From north to south, this sequence of overlapping and parallel ranges begins with the Alaska Range and the Brooks Range in Alaska and runs through the Yukon into British Columbia. The main belt of the Rocky Mountains along with the parallel Columbia Mountains and Coast Ranges of mountains and islands continue through British Columbia and Vancouver Island. In the United States, the Cordillera branches include the Rockies, the Sierra Nevada, the Cascades, and various small Pacific coastal ranges. In Mexico, the Cordillera continues through the Sierra Madre Occidental and Sierra Madre Oriental, as well as the backbone mountains of the Baja California peninsula.
The ranges of the Cordillera from Mexico northwards are collectively called the North American Cordillera or Western Cordillera in the United States and Canada, and also named as the Canadian Cordillera or Pacific Cordillera in Canada.

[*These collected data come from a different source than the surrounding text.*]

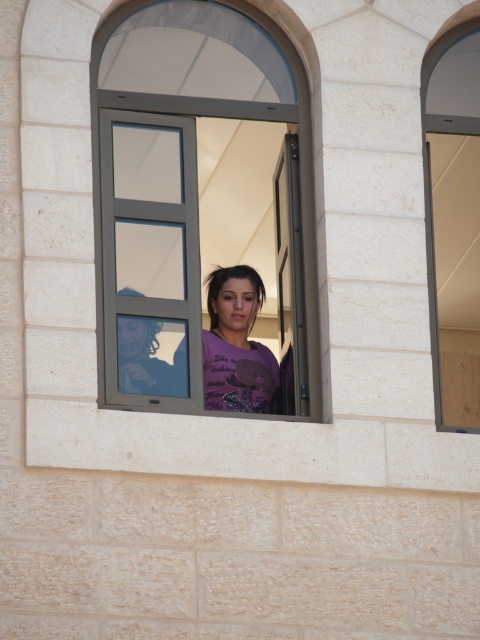 Question: Does metallic gray window at center lie in front of matte gray window at right?

Choices:
 (A) no
 (B) yes

Answer: (B)

Question: Which object is positioned farthest from the metallic gray window at center?

Choices:
 (A) matte gray window at right
 (B) purple matte shirt at center

Answer: (A)

Question: Which object is farther from the camera taking this photo?

Choices:
 (A) purple matte shirt at center
 (B) metallic gray window at center

Answer: (A)

Question: Does metallic gray window at center appear on the right side of matte gray window at right?

Choices:
 (A) yes
 (B) no

Answer: (B)

Question: Is the position of metallic gray window at center more distant than that of matte gray window at right?

Choices:
 (A) yes
 (B) no

Answer: (B)

Question: Which of these objects is positioned farthest from the purple matte shirt at center?

Choices:
 (A) matte gray window at right
 (B) metallic gray window at center

Answer: (A) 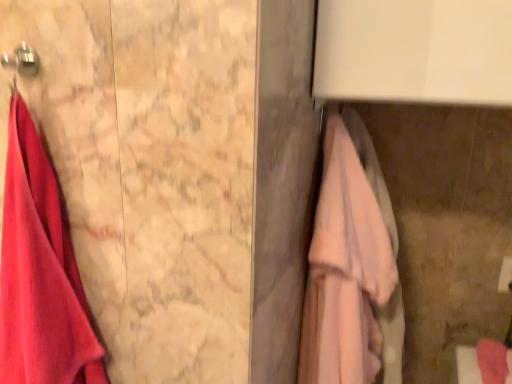 Question: Can pink fabric towel at right, the second towel viewed from the left, be found inside metallic hook at upper left?

Choices:
 (A) yes
 (B) no

Answer: (B)

Question: Is pink fabric towel at right, which is counted as the first towel, starting from the right, at the back of metallic hook at upper left?

Choices:
 (A) yes
 (B) no

Answer: (B)

Question: Is metallic hook at upper left further to camera compared to pink fabric towel at right, the second towel viewed from the left?

Choices:
 (A) no
 (B) yes

Answer: (A)

Question: Considering the relative sizes of metallic hook at upper left and pink fabric towel at right, which is counted as the first towel, starting from the right, in the image provided, is metallic hook at upper left smaller than pink fabric towel at right, which is counted as the first towel, starting from the right,?

Choices:
 (A) yes
 (B) no

Answer: (A)

Question: Considering the relative sizes of metallic hook at upper left and pink fabric towel at right, the second towel viewed from the left, in the image provided, is metallic hook at upper left thinner than pink fabric towel at right, the second towel viewed from the left,?

Choices:
 (A) yes
 (B) no

Answer: (A)

Question: From a real-world perspective, relative to matte pink towel at left, the second towel in the right-to-left sequence, is pink fabric towel at right, the second towel viewed from the left, vertically above or below?

Choices:
 (A) below
 (B) above

Answer: (A)

Question: Is pink fabric towel at right, the second towel viewed from the left, taller or shorter than matte pink towel at left, the second towel in the right-to-left sequence?

Choices:
 (A) short
 (B) tall

Answer: (B)

Question: Which is correct: pink fabric towel at right, which is counted as the first towel, starting from the right, is inside matte pink towel at left, the second towel in the right-to-left sequence, or outside of it?

Choices:
 (A) inside
 (B) outside

Answer: (B)

Question: Is point (393, 324) closer or farther from the camera than point (75, 301)?

Choices:
 (A) farther
 (B) closer

Answer: (A)

Question: Visually, is metallic hook at upper left positioned to the left or to the right of matte pink towel at left, the first towel viewed from the left?

Choices:
 (A) left
 (B) right

Answer: (B)

Question: From their relative heights in the image, would you say metallic hook at upper left is taller or shorter than matte pink towel at left, the second towel in the right-to-left sequence?

Choices:
 (A) tall
 (B) short

Answer: (B)

Question: Based on their sizes in the image, would you say metallic hook at upper left is bigger or smaller than matte pink towel at left, the second towel in the right-to-left sequence?

Choices:
 (A) big
 (B) small

Answer: (B)

Question: From a real-world perspective, is metallic hook at upper left above or below matte pink towel at left, the first towel viewed from the left?

Choices:
 (A) above
 (B) below

Answer: (A)

Question: Looking at the image, does metallic hook at upper left seem bigger or smaller compared to pink fabric towel bar at right?

Choices:
 (A) small
 (B) big

Answer: (A)

Question: From their relative heights in the image, would you say metallic hook at upper left is taller or shorter than pink fabric towel bar at right?

Choices:
 (A) short
 (B) tall

Answer: (A)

The Cordillera continues on through the mountain ranges of Central America in Guatemala, Honduras, Nicaragua, Costa Rica, and Panama, and becomes the Andes Mountains of South America. The Andes with their parallel chains and the island chains off the coast of Chile continue through Colombia, Venezuela, Ecuador, Peru, Bolivia, Argentina, and Chile to the very tip of South America at Tierra del Fuego. The Cordillera continues along the Scotia Arc before reaching the mountains of the Antarctic Peninsula.